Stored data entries
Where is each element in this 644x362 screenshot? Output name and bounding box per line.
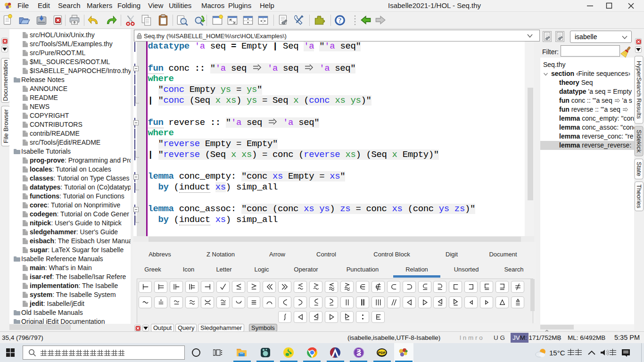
svg-text:PDF: PDF — [378, 351, 386, 355]
svg-text:?: ? — [339, 17, 342, 24]
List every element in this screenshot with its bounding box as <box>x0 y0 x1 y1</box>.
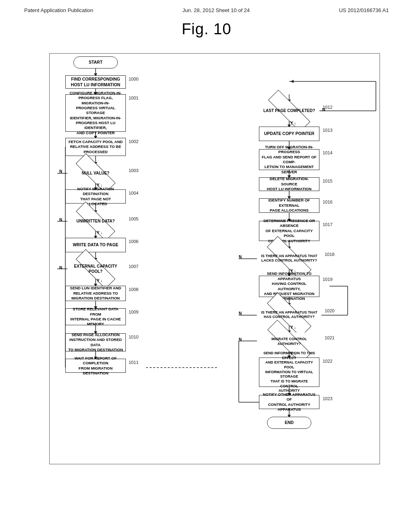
num-1019: 1019 <box>323 277 332 282</box>
fig-title: Fig. 10 <box>0 21 413 38</box>
header-center: Jun. 28, 2012 Sheet 10 of 24 <box>182 7 250 13</box>
diagram-area: START FIND CORRESPONDING HOST LU INFORMA… <box>25 45 388 517</box>
num-1022: 1022 <box>323 359 332 364</box>
header-right: US 2012/0166736 A1 <box>339 7 389 13</box>
label-1012-y: Y ↓ <box>290 121 296 125</box>
num-1020: 1020 <box>325 308 334 313</box>
box-1006: WRITE DATA TO PAGE <box>65 238 126 252</box>
diamond-1003: NULL VALUE? <box>67 164 124 183</box>
label-1007-n: N <box>59 266 62 270</box>
header-left: Patent Application Publication <box>24 7 93 13</box>
box-1019: SEND INFORMATION TO APPARATUS HAVING CON… <box>259 276 319 297</box>
num-1008: 1008 <box>129 287 138 292</box>
box-1010: SEND PAGE ALLOCATION INSTRUCTION AND STO… <box>65 333 126 351</box>
box-1011: WAIT FOR REPORT OF COMPLETION FROM MIGRA… <box>65 359 126 373</box>
num-1016: 1016 <box>323 200 332 204</box>
num-1000: 1000 <box>129 77 138 81</box>
page-header: Patent Application Publication Jun. 28, … <box>0 0 413 17</box>
num-1007: 1007 <box>129 264 138 269</box>
box-1015: DELETE MIGRATION-SOURCE HOST LU INFORMAT… <box>259 177 319 191</box>
box-1016: IDENTIFY NUMBER OF EXTERNAL PAGE ALLOCAT… <box>259 198 319 213</box>
num-1002: 1002 <box>129 139 138 144</box>
box-1017: DETERMINE PRESENCE OR ABSENCE OF EXTERNA… <box>259 221 319 241</box>
box-1009: STORE RELEVANT DATA FROM INTERNAL PAGE I… <box>65 308 126 325</box>
num-1006: 1006 <box>129 239 138 244</box>
num-1014: 1014 <box>323 150 332 155</box>
num-1017: 1017 <box>323 222 332 227</box>
label-1005-y: Y ↓ <box>97 231 102 235</box>
num-1015: 1015 <box>323 179 332 183</box>
box-1023: NOTIFY OTHER APPARATUS OF CONTROL AUTHOR… <box>259 395 319 409</box>
num-1021: 1021 <box>325 335 334 340</box>
num-1011: 1011 <box>129 360 138 365</box>
diamond-1007: EXTERNAL CAPACITY POOL? <box>67 260 124 278</box>
box-1008: SEND LUN IDENTIFIER AND RELATIVE ADDRESS… <box>65 286 126 301</box>
diamond-1012: LAST PAGE COMPLETED? <box>259 102 319 120</box>
box-1013: UPDATE COPY POINTER <box>259 127 319 141</box>
label-1012-n: N <box>322 108 325 112</box>
num-1003: 1003 <box>129 168 138 173</box>
box-1022: SEND INFORMATION TO THIS EFFECT AND EXTE… <box>259 357 319 387</box>
diamond-1020: IS THERE AN APPARATUS THAT HAS CONTROL A… <box>257 305 321 324</box>
box-1001: CONFIGURE MIGRATION-IN- PROGRESS FLAG, M… <box>65 94 126 132</box>
diamond-1018: IS THERE AN APPARATUS THAT LACKS CONTROL… <box>257 249 321 268</box>
num-1023: 1023 <box>323 396 332 401</box>
num-1013: 1013 <box>323 128 332 133</box>
label-1018-n: N <box>239 255 242 259</box>
num-1005: 1005 <box>129 216 138 221</box>
end-box: END <box>267 417 311 429</box>
num-1018: 1018 <box>325 252 334 257</box>
box-1002: FETCH CAPACITY POOL AND RELATIVE ADDRESS… <box>65 138 126 156</box>
num-1010: 1010 <box>129 335 138 339</box>
label-1003-n: N <box>59 169 62 174</box>
num-1001: 1001 <box>129 96 138 100</box>
num-1009: 1009 <box>129 310 138 314</box>
box-1014: TURN OFF MIGRATION-IN-PROGRESS FLAG AND … <box>259 149 319 170</box>
box-1000: FIND CORRESPONDING HOST LU INFORMATION <box>65 75 126 89</box>
box-1004: NOTIFY MIGRATION DESTINATION THAT PAGE N… <box>65 189 126 204</box>
diamond-1021: MIGRATE CONTROL AUTHORITY? <box>257 332 321 351</box>
label-1020-y: Y ↓ <box>290 325 296 330</box>
num-1004: 1004 <box>129 191 138 195</box>
svg-marker-60 <box>290 80 294 83</box>
label-1007-y: Y ↓ <box>97 278 102 283</box>
diamond-1005: UNWRITTEN DATA? <box>67 212 124 230</box>
label-1020-n: N <box>239 311 242 316</box>
label-1005-n: N <box>59 218 62 222</box>
label-1021-n: N <box>239 337 242 342</box>
start-box: START <box>73 56 118 69</box>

**EXERCISE PROMPT:** Give the data again exactly as it appears, but without any images.

**RESULT FOR THIS TASK:**
Where is each element in this 644x362 screenshot? Output name and bounding box per line.
svg-text:PDF: PDF — [378, 351, 386, 355]
svg-text:?: ? — [339, 17, 342, 24]
List every element in this screenshot with its bounding box as <box>x0 y0 x1 y1</box>.
num-1019: 1019 <box>323 277 332 282</box>
fig-title: Fig. 10 <box>0 21 413 38</box>
header-center: Jun. 28, 2012 Sheet 10 of 24 <box>182 7 250 13</box>
diagram-area: START FIND CORRESPONDING HOST LU INFORMA… <box>25 45 388 517</box>
num-1022: 1022 <box>323 359 332 364</box>
header-right: US 2012/0166736 A1 <box>339 7 389 13</box>
label-1012-y: Y ↓ <box>290 121 296 125</box>
num-1020: 1020 <box>325 308 334 313</box>
box-1006: WRITE DATA TO PAGE <box>65 238 126 252</box>
diamond-1003: NULL VALUE? <box>67 164 124 183</box>
label-1007-n: N <box>59 266 62 270</box>
header-left: Patent Application Publication <box>24 7 93 13</box>
box-1019: SEND INFORMATION TO APPARATUS HAVING CON… <box>259 276 319 297</box>
num-1008: 1008 <box>129 287 138 292</box>
box-1010: SEND PAGE ALLOCATION INSTRUCTION AND STO… <box>65 333 126 351</box>
box-1011: WAIT FOR REPORT OF COMPLETION FROM MIGRA… <box>65 359 126 373</box>
num-1016: 1016 <box>323 200 332 204</box>
num-1000: 1000 <box>129 77 138 81</box>
page-header: Patent Application Publication Jun. 28, … <box>0 0 413 17</box>
num-1007: 1007 <box>129 264 138 269</box>
box-1015: DELETE MIGRATION-SOURCE HOST LU INFORMAT… <box>259 177 319 191</box>
box-1016: IDENTIFY NUMBER OF EXTERNAL PAGE ALLOCAT… <box>259 198 319 213</box>
num-1002: 1002 <box>129 139 138 144</box>
box-1017: DETERMINE PRESENCE OR ABSENCE OF EXTERNA… <box>259 221 319 241</box>
box-1009: STORE RELEVANT DATA FROM INTERNAL PAGE I… <box>65 308 126 325</box>
num-1006: 1006 <box>129 239 138 244</box>
num-1014: 1014 <box>323 150 332 155</box>
num-1017: 1017 <box>323 222 332 227</box>
label-1005-y: Y ↓ <box>97 231 102 235</box>
num-1015: 1015 <box>323 179 332 183</box>
box-1023: NOTIFY OTHER APPARATUS OF CONTROL AUTHOR… <box>259 395 319 409</box>
num-1021: 1021 <box>325 335 334 340</box>
num-1011: 1011 <box>129 360 138 365</box>
diamond-1007: EXTERNAL CAPACITY POOL? <box>67 260 124 278</box>
box-1008: SEND LUN IDENTIFIER AND RELATIVE ADDRESS… <box>65 286 126 301</box>
diamond-1012: LAST PAGE COMPLETED? <box>259 102 319 120</box>
box-1013: UPDATE COPY POINTER <box>259 127 319 141</box>
label-1012-n: N <box>322 108 325 112</box>
num-1003: 1003 <box>129 168 138 173</box>
box-1022: SEND INFORMATION TO THIS EFFECT AND EXTE… <box>259 357 319 387</box>
diamond-1020: IS THERE AN APPARATUS THAT HAS CONTROL A… <box>257 305 321 324</box>
box-1001: CONFIGURE MIGRATION-IN- PROGRESS FLAG, M… <box>65 94 126 132</box>
diamond-1018: IS THERE AN APPARATUS THAT LACKS CONTROL… <box>257 249 321 268</box>
num-1023: 1023 <box>323 396 332 401</box>
num-1013: 1013 <box>323 128 332 133</box>
label-1018-n: N <box>239 255 242 259</box>
num-1005: 1005 <box>129 216 138 221</box>
end-box: END <box>267 417 311 429</box>
num-1018: 1018 <box>325 252 334 257</box>
box-1002: FETCH CAPACITY POOL AND RELATIVE ADDRESS… <box>65 138 126 156</box>
num-1010: 1010 <box>129 335 138 339</box>
label-1003-n: N <box>59 169 62 174</box>
num-1001: 1001 <box>129 96 138 100</box>
num-1009: 1009 <box>129 310 138 314</box>
box-1014: TURN OFF MIGRATION-IN-PROGRESS FLAG AND … <box>259 149 319 170</box>
box-1000: FIND CORRESPONDING HOST LU INFORMATION <box>65 75 126 89</box>
box-1004: NOTIFY MIGRATION DESTINATION THAT PAGE N… <box>65 189 126 204</box>
diamond-1021: MIGRATE CONTROL AUTHORITY? <box>257 332 321 351</box>
label-1020-y: Y ↓ <box>290 325 296 330</box>
num-1004: 1004 <box>129 191 138 195</box>
svg-marker-60 <box>290 80 294 83</box>
label-1007-y: Y ↓ <box>97 278 102 283</box>
diamond-1005: UNWRITTEN DATA? <box>67 212 124 230</box>
label-1020-n: N <box>239 311 242 316</box>
label-1005-n: N <box>59 218 62 222</box>
label-1021-n: N <box>239 337 242 342</box>
start-box: START <box>73 56 118 69</box>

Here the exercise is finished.